The Lean business methodology works for every business – except for those it doesn’t.
The model is increasingly popular in business schools and incubators throughout the region and provides an alternative to the traditional route of developing a business plan in order to run a company.
However, although it works well for some kinds of companies, applying the model in full can be less useful for others and must be applied “to the best scope possible”, says Ozan Sonmez, the startup accelerator lead for King Abdullah University for Science and Technology (KAUST).
Startups with expensive prototypes or a potentially tricky customer base, but which still want to apply the Lean model must adapt it slightly to fit their circumstances.
What is it?
The Lean concept, launched in 2011 by author Eric Ries, popularised the terms ‘minimum viable product’ (MVP) and ‘pivot’.
The basic premise is that instead of writing a business plan before consulting customers or investigating how it’ll work, entrepreneurs should do the R&D as they go, right from the start.
The model has three pillars:
- accept from day one the idea is a hypothesis – before embarking on months of research – and create a ‘business model canvass’ describing the assumptions around the idea.
- test the idea on expected customers or partners, such as manufacturers, covering every aspect of the business. Those questions, on everything from customer acquisition strategies to pricing, will help you develop a basic version of the idea to take back to those same people for more feedback.
- and finally, the model calls for ‘agile’ development. Instead of spending considerable time on building a product without any or much input from your potential customer, the agile method quickly builds a prototype through iterating (small changes to the previous design) or pivoting (large shifts away from ideas that don’t work).
It means startups don’t spend their precious cash reserves on building a fully-designed and tested final product, be it software or hardware, which may not be precisely what customers want or which needs to be altered to fit the demands of a changing marketplace.
The model isn’t without its critics: Paypal cofounder Peter Thiel is a vocal opponent, saying all it means is “listening to what customers say they want”, rather than what they might need in the future, and that it’s a “code for the unplanned”.
“Would-be entrepreneurs are told that nothing can be known in advance: we’re supposed to listen to what customers say they want, make nothing more than a ‘minimum viable product,’ and iterate our way to success. But leanness is a methodology, not a goal. Iteration without a bold plan won’t take you from zero to one,” Thiel wrote in his book Zero to One.
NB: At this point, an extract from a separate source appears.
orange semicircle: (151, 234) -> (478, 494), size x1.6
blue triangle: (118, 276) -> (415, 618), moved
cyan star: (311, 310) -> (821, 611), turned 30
Others, such as marketer Dan Kaplan, say the model is the very essence of planning, allowing entrepreneurs to know that a product will appeal to customers before they start selling it, rather than guessing.
Who’s it useful for?
The Qatar Business Incubation Center’s (QBIC) head of incubation, Ahmed Abdulwahab (below), said Lean methodology could be applied to any sector, bar biotech because repeated iterations of a drug or life-saving equipment wasn’t an option in life-or-death situations.
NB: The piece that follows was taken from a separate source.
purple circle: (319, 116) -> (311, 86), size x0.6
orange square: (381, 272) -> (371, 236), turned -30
He said early testing proved whether an entrepreneur’s idea was “a nice to have or a need to have”.
“If it’s just a nice to have, another social media platform… or another phone design, or another kind of product that’s not really special, then you don’t really want to waste time on it,” he told Wamda.
Furthermore, he held no truck with entrepreneurs who refused to reveal their idea before having a viable product to sell.
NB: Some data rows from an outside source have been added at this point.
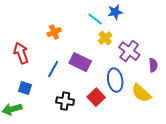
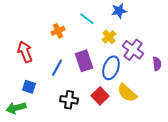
cyan line: (95, 19) -> (87, 19), moved
purple rectangle: (80, 62) -> (84, 61), turned 45
blue ellipse: (115, 80) -> (111, 68), moved, turned 30
yellow semicircle: (141, 93) -> (127, 93), moved

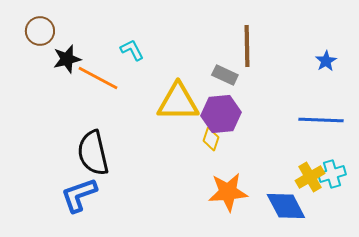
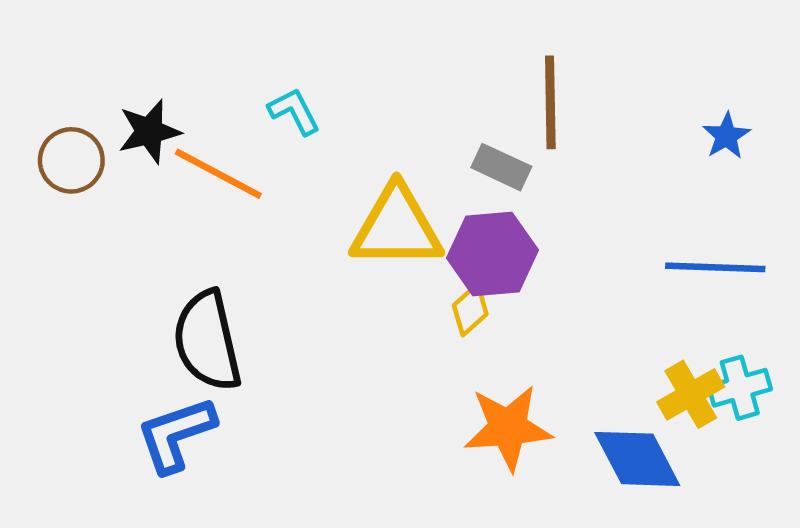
brown circle: (40, 31) -> (71, 160), moved
yellow diamond: (211, 139) -> (470, 310), turned 30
“When an entrepreneur comes to us and says I have a great idea but I can’t talk to anybody, we usually say keep it to yourself for 20 or 30 years and you live with it.”
He said there were currently 37 startups at QBIC, all of which were included in its Lean Startup program, and they ranged from a perfume developer to the maker of a t-shirt that absorbs heat.
KAUST too teaches all of its startups the Lean model, aiming to get as many customer appvoals in the first six to eight weeks of incubation.
“We want our startups to sell to get some revenue, for the crappiest product, because they always want to make it perfect…but the customer doesn’t care,” Sonmez said. “If they get to customers faster, they will get investment faster.”
Who’s it not useful for?
Sonmez, however, said there were instances where the Lean model was ill-suited to developing a product. Abdulwahab agreed that it was easier to apply to software-related products than hardware, though all the latter required was more customer research before building.
KAUST draws its startups from within the university. This means the kind of products being commercialized, ideas such as cleantech membranes or heavy engineering equipment, where a single prototype may cost up to $1 million.
Governments, which tend to be major economic players in MENA, can also be the target customer when it comes to, for example, health or energy-related products. Sonmez said governments, unused to dealing with startups anyway, wanted a ready-made solution.
And unlike with a B2C product where a startup could go to Indiegogo and raise money for a prototype but also to gauge interest, it was harder to find real problems or get to a paid-for beta version quickly when dealing with corporations and a B2B product.
But he added that although, for example, a miner may not invest $1 million in a single new piece of equipment that would solve all of their problems, they may invest in a smaller version or machine that would solve part of a problem.
KAUST tries to help startup working with “deep tech” to find lean ways of running the business, such as in finding customers.
Sonmez said local entrepreneurs are lucky because while elite universities in the US are still teaching business plans and traditional methods of starting a company, many Middle East incubators are leapfrogging over the old ways and adopting the new.